Mesmo com a surdez e todos os problemas de saúde, Ernesto Nazareth sentia falta daquela relação especial com a música que o acompanhara. No final de sua vida, começou a compor sambas, de melodia e letra animadas, nos quais pretendia recuperar o seu espaço e sua fama.

— Dentre as cinco últimas composições do Ernesto, três eram sambas. Fica evidente a vontade que o compositor tinha de voltar a fazer sucesso, de tocar o que estava na moda. Fica claro porque Ernesto sempre quis ser concertista, sempre teve uma veia clássica. E no final da vida, estava compondo sambas... quem diria?

Perguntado sobre a ligação de Ernesto com a saudosíssima Chiquinha Gonzaga, o pesquisador Luiz Antônio foi categórico:

— São os pais da MPB. Ernesto Nazareth é o pai e Chiquinha, a mãe.
O violonista Genésio Nogueira encerrou com uma bela apresentação

Ao final da palestra, perguntamos para o Luiz Almeida se ele tinha alguma curiosidade ou alguma história engraçada sobre o Ernesto que pudesse nos contar. E ele contou, com exclusividade, uma coisa que aconteceu quando o Ernesto trabalhou em um CABARÉ.

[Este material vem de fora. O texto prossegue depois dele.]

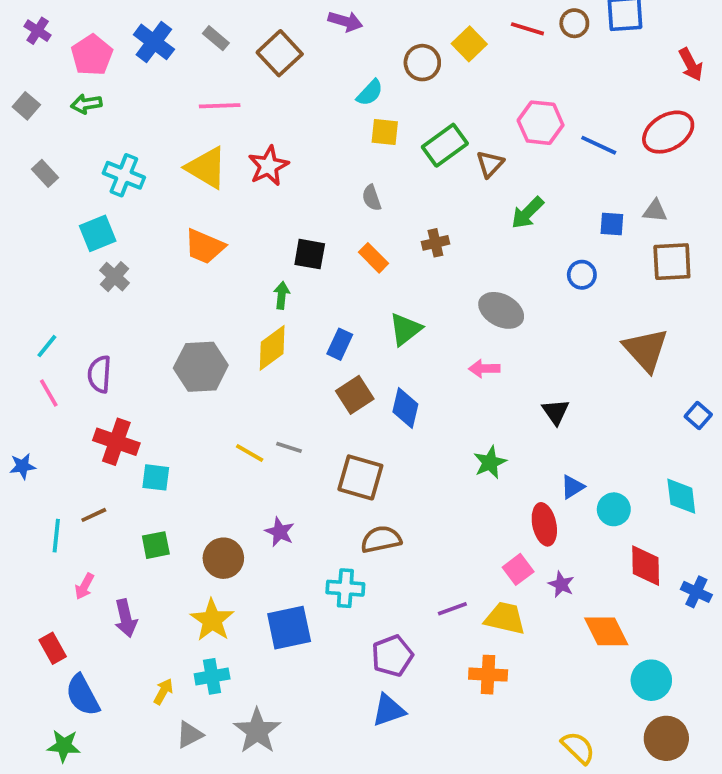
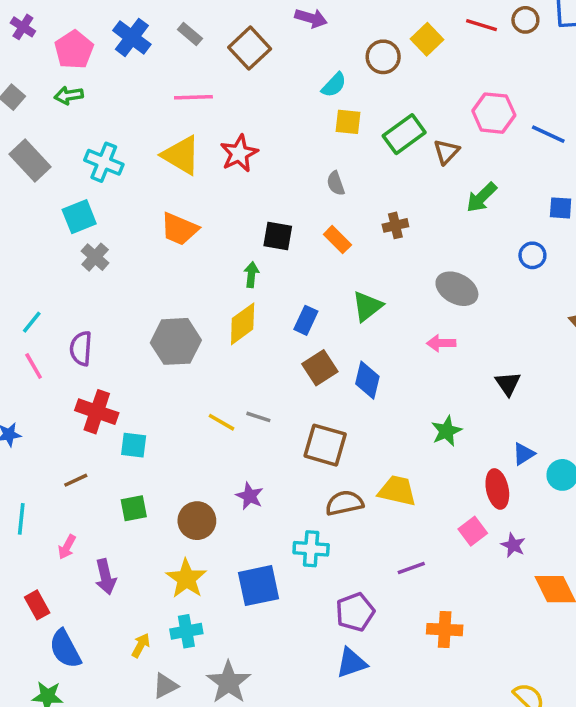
gray rectangle: (45, 173) -> (30, 160), size x1.6
cyan line: (56, 536) -> (21, 519), moved
yellow trapezoid: (505, 618) -> (397, 491), moved

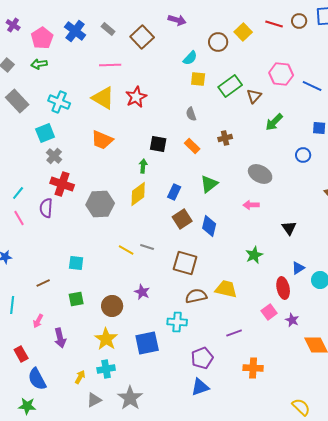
red cross: (97, 412) -> (62, 184), moved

— O Ernesto era um músico de ofício, era uma pessoa que respirava música e vivia de música. E como todo profissional da música, ele tocou em batizados, casamentos, em bailes... acho que ele só não tocou em enterros porque ninguém o convidou. — disse ele, rindo. — Então em um desses momentos difíceis da vida do Ernesto, ele foi convidado para tocar em um cabaré. Um cabaré de alto luxo. Mas é claro que quando dava umas cinco da manhã, que era a hora que o 'expediente' encerrava, ele saía apressadíssimo do lugar! E sempre tinha alguém que o perguntava o motivo da pressa, pedindo para que ficasse mais um pouco. E o Ernesto nunca revelava sua identidade, nunca dizia seu nome. Até porque ele também era padre! E quando ele saía, vivia dizendo "meus senhores, vou lhes contar uma coisa. Eu sou padre! Padre! E estou saindo daqui nesse minuto pra poder rezar uma missa! E saía correndo!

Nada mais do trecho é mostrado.